The boy glanced back out into the moonlit yard and saw Zacosta struck down and on his knees, gouting blood, yet still sweeping his sword wide and low before him, cutting clean through a Turk’s leg just above the foot. He toppled forward and five more swords were raised over him.

He looked away. They came to the foot of the steps and somehow, God alone willing, he half walked, half dragged the bewildered Stanley up them. They emerged onto the height of the ravaged south wall and without a moment’s hesitation, knowing that this was probably when they would be killed, Nicholas broke into a low shuffling run, dragging along the man beside him, thigh muscles screaming, to hurl themselves over the wall. Yet the Janizaries were there already.
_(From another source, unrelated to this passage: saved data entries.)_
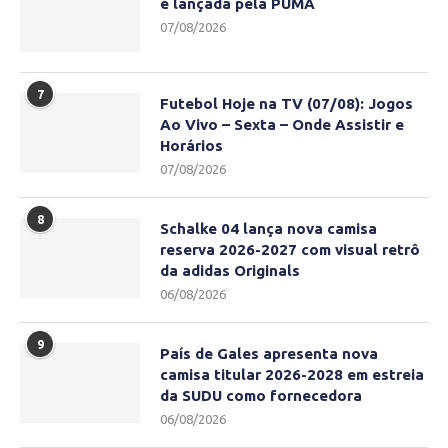
é lançada pela PUMA
07/08/2026
7
Futebol Hoje na TV (07/08): Jogos
Ao Vivo – Sexta – Onde Assistir e
Horários
07/08/2026
8
Schalke 04 lança nova camisa
reserva 2026-2027 com visual retrô
da adidas Originals
06/08/2026
9
País de Gales apresenta nova
camisa titular 2026-2028 em estreia
da SUDU como fornecedora
06/08/2026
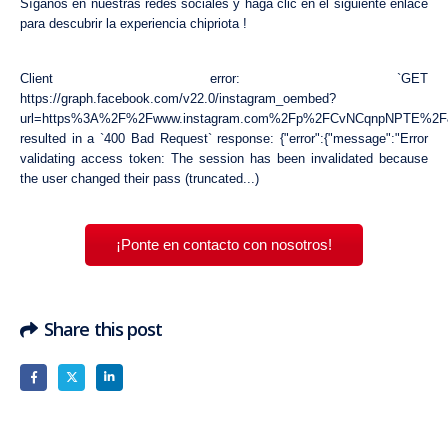
Síganos en nuestras redes sociales y haga clic en el siguiente enlace
para descubrir la experiencia chipriota !
Client error: `GET
https://graph.facebook.com/v22.0/instagram_oembed?
url=https%3A%2F%2Fwww.instagram.com%2Fp%2FCvNCqnpNPTE%2F
resulted in a `400 Bad Request` response: {"error":{"message":"Error
validating access token: The session has been invalidated because
the user changed their pass (truncated...)
¡Ponte en contacto con nosotros!
Share this post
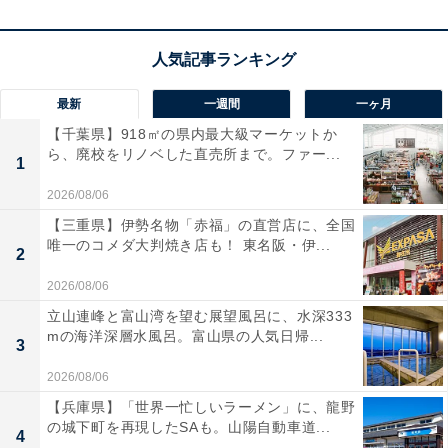
最新
一週間
一ヶ月
【千葉県】918㎡の県内最大級マーケットか
ら、廃校をリノベした直売所まで。ファー...
1
2026/08/06
【三重県】伊勢名物「赤福」の直営店に、全国
唯一のコメダ大判焼き店も！ 東名阪・伊...
2
2026/08/06
立山連峰と富山湾を望む展望風呂に、水深333
mの海洋深層水風呂。富山県の人気日帰...
3
2026/08/06
【兵庫県】「世界一忙しいラーメン」に、龍野
の城下町を再現したSAも。山陽自動車道...
4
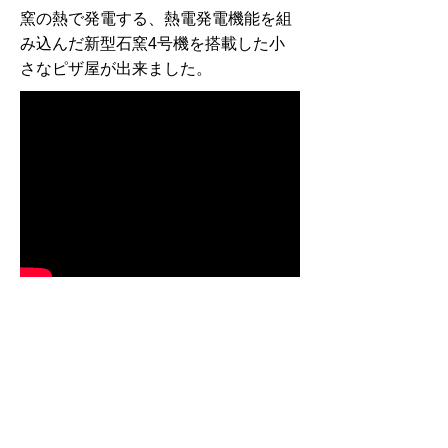
窯の熱で発電する、熱電発電機能を組
み込んだ新型石窯4号機を搭載した小
さなピザ屋が出来ました。
083-0042
北海道中川郡池田町千代田90-4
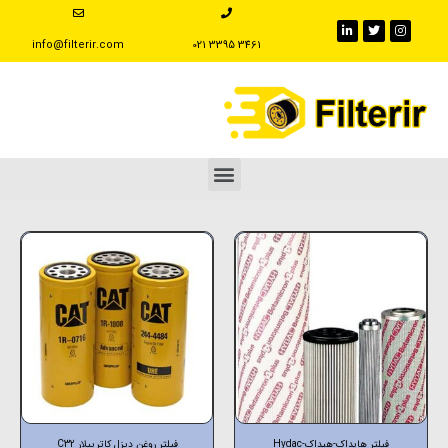
info@filterir.com
‪021 3395 3461
فیلتر هایداک-هیداک-Hydac
فیلتر روغن دیزل کاترپیلار C32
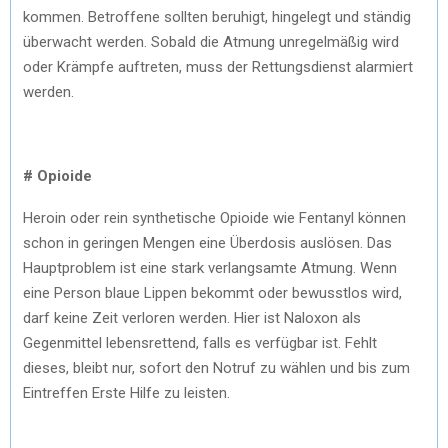
kommen. Betroffene sollten beruhigt, hingelegt und ständig
überwacht werden. Sobald die Atmung unregelmäßig wird
oder Krämpfe auftreten, muss der Rettungsdienst alarmiert
werden.
# Opioide
Heroin oder rein synthetische Opioide wie Fentanyl können
schon in geringen Mengen eine Überdosis auslösen. Das
Hauptproblem ist eine stark verlangsamte Atmung. Wenn
eine Person blaue Lippen bekommt oder bewusstlos wird,
darf keine Zeit verloren werden. Hier ist Naloxon als
Gegenmittel lebensrettend, falls es verfügbar ist. Fehlt
dieses, bleibt nur, sofort den Notruf zu wählen und bis zum
Eintreffen Erste Hilfe zu leisten.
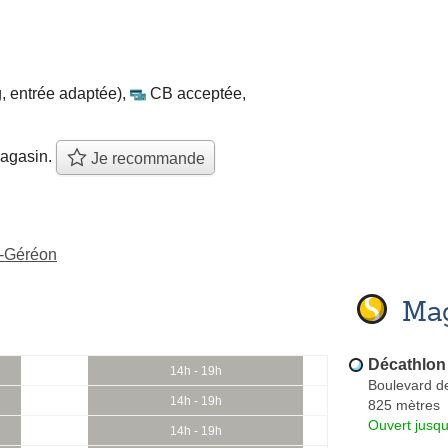
, entrée adaptée)
,
CB acceptée
,
agasin.
Je recommande
t-Géréon
Mag
Décathlon
14h - 19h
Boulevard de
14h - 19h
825 mètres
Ouvert jusq
14h - 19h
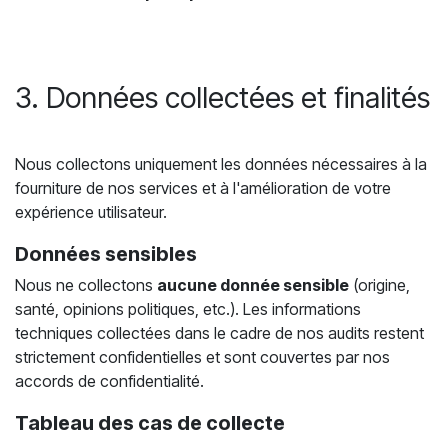
3. Données collectées et finalités
Nous collectons uniquement les données nécessaires à la
fourniture de nos services et à l'amélioration de votre
expérience utilisateur.
Données sensibles
Nous ne collectons
aucune donnée sensible
(origine,
santé, opinions politiques, etc.). Les informations
techniques collectées dans le cadre de nos audits restent
strictement confidentielles et sont couvertes par nos
accords de confidentialité.
Tableau des cas de collecte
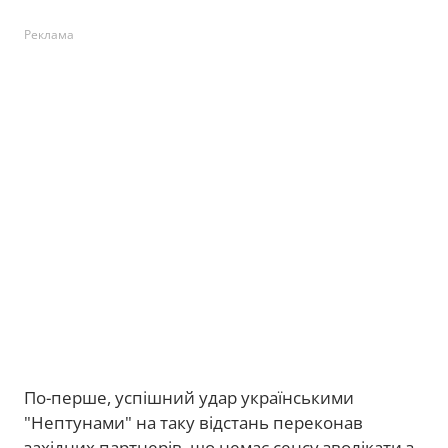
Реклама
По-перше, успішний удар українськими
"Нептунами" на таку відстань переконав
західних партнерів, що немає сенсу зволікати з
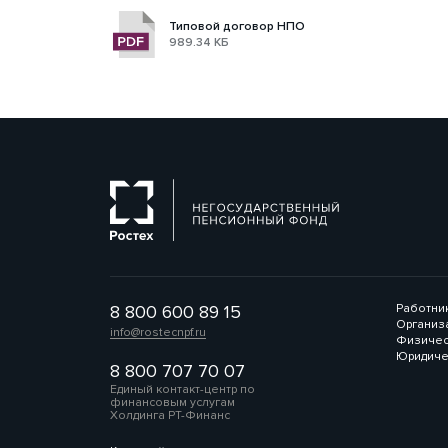
Типовой договор НПО
989.34 КБ
8 800 600 89 15
Работни
Организ
info@rostecnpf.ru
Физичес
Юридиче
8 800 707 70 07
Единый контакт-центр по
финансовым услугам
Холдинга РТ-Финанс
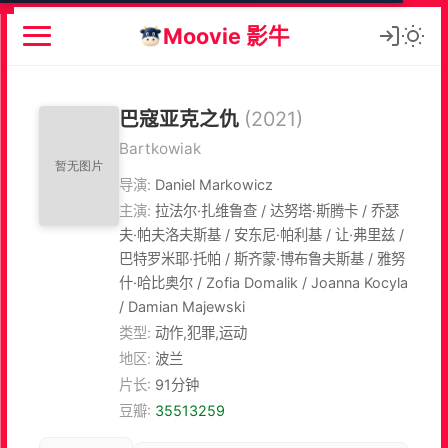
Moovie 影牛
巴寇亚克之仇
(2021)
Bartkowiak
导演:
Daniel Markowicz
主演:
拉法尔·扎维鲁查 / 达努塔·斯腾卡 / 乔瑟
夫·帕夫洛夫斯基 / 安东尼·帕利基 / 让·弗里兹 /
巴特罗米耶·托帕 / 斯齐蒙·博布鲁夫斯基 / 雅努
什·哈比奥尔 / Zofia Domalik / Joanna Kocyla
/ Damian Majewski
类型:
动作,犯罪,运动
地区:
波兰
片长:
91分钟
豆瓣:
35513259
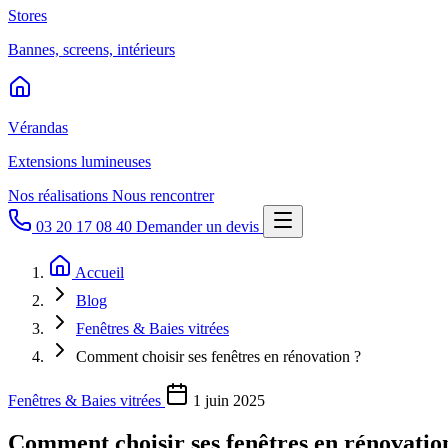
Stores
Bannes, screens, intérieurs
Vérandas
Extensions lumineuses
Nos réalisations
Nous rencontrer
03 20 17 08 40
Demander un devis
Accueil
Blog
Fenêtres & Baies vitrées
Comment choisir ses fenêtres en rénovation ?
Fenêtres & Baies vitrées
1 juin 2025
Comment choisir ses fenêtres en rénovatio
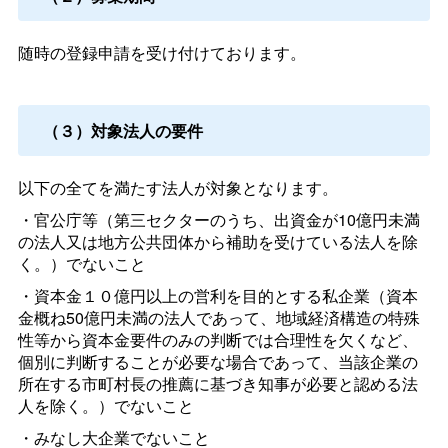
随時の登録申請を受け付けております。
（３）対象法人の要件
以下の全てを満たす法人が対象となります。
・官公庁等（第三セクターのうち、出資金が10億円未満
の法人又は地方公共団体から補助を受けている法人を除
く。）でないこと
・資本金１０億円以上の営利を目的とする私企業（資本
金概ね50億円未満の法人であって、地域経済構造の特殊
性等から資本金要件のみの判断では合理性を欠くなど、
個別に判断することが必要な場合であって、当該企業の
所在する市町村長の推薦に基づき知事が必要と認める法
人を除く。）でないこと
・みなし大企業でないこと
Fighting against every base natural instinct to turn Stanley as a shield, he thrust his right side forward and stabbed at a Janizary, who laughed and said something in mocking Turkish about how he was too burdened to fight a good fight. But if Nicholas let Stanley drop, he would never get him up again. The Janizary switched left and right, eyes gleaming, the sea brilliantly moonlit behind his dancing silhouette, and then Nicholas lunged so fast and unexpectedly that he drove the sword point low under the Turk’s waist-sash and he gulped and bent double. He pulled his reeking blade free and left him there, and hauled Stanley onward, the knight muttering that he was blinded by the moon.

Something thumped them from behind, Stanley taking the blow. It was a musket butt, the concussed knight felt little. Nicholas, already bent at the knees, swivelled round as hard as he could, sword out wide, and sliced into the fellow’s hamstrings. There was no time to finish him, but he hoped that would stay him enough. They staggered to the brink of the parapet flattened by cannon fire, he dropped his sword to the ground, more dangerous to take than to leave, and dragged them both over the edge.

Like a drunk man, Stanley hit the steeply sloping rocky ground twenty feet below and rolled on down without apparent injury, coming to rest entangled in the last clumps of brushwood before they gave out to bare sea-washed rock. Nicholas screamed out in agony, he couldn’t help himself, landing with hands outstretched, palms scraped raw, one knee feeling as if it had fully shattered, hipbone bashed, feet curled up and red with pain. But of course the Turks had the fort surrounded by men, and some were already running over to where they lay to finish them.

Stanley flopped over onto his back, his wounded arm useless, gazing up at the dark Mediterranean summer night with his blue English eyes, murmuring softly to himself words Nicholas could no longer understand. The air was filled with the sweet aromatic smell of crushed thyme, the first sweet smell they had known in weeks, and Stanley smiled.